DATA PROVIDED Block Start
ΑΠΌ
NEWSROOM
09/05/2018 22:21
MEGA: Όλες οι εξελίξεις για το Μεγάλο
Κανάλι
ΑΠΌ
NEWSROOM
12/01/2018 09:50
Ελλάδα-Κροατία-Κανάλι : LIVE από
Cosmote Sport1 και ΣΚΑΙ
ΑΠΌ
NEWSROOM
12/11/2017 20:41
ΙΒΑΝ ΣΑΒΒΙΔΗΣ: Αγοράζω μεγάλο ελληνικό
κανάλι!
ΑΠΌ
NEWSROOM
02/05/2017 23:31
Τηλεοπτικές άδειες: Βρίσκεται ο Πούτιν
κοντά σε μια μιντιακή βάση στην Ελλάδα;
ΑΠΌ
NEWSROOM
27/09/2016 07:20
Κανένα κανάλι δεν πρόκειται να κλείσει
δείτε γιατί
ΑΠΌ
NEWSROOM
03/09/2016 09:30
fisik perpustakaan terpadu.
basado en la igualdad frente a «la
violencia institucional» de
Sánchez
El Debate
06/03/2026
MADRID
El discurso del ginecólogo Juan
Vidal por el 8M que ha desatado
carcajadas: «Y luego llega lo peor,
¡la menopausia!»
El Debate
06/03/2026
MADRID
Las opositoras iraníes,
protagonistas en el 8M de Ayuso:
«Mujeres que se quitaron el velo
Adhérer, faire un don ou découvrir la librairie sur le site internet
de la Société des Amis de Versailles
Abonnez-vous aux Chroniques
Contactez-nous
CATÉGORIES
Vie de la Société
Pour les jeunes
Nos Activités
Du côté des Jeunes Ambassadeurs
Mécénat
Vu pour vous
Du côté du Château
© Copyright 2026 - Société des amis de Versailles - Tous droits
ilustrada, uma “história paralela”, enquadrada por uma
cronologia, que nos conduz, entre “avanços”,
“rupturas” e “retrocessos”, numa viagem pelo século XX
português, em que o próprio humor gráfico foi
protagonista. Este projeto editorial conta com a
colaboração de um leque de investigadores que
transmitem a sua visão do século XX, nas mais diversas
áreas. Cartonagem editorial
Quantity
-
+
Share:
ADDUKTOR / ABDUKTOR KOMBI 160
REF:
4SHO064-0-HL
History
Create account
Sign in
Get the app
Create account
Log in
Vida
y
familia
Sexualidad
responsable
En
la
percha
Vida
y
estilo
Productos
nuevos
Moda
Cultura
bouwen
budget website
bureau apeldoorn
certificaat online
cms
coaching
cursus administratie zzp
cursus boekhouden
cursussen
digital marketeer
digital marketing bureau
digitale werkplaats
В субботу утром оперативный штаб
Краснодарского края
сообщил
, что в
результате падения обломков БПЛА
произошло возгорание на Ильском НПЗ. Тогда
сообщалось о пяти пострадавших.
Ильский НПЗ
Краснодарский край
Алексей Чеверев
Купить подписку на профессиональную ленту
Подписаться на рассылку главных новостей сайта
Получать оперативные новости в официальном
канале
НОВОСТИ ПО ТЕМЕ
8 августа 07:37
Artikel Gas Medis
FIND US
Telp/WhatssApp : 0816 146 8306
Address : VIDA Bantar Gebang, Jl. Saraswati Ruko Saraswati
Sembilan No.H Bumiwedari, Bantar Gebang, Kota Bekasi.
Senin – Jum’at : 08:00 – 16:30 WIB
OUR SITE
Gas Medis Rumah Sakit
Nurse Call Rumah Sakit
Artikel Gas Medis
DATA PROVIDED Block End
**DIRECTIONS FOR THIS TASK**
In the entries above, locate every line with the word "século" and copy it.

**TASK OUTPUT**
“rupturas” e “retrocessos”, numa viagem pelo século XX
transmitem a sua visão do século XX, nas mais diversas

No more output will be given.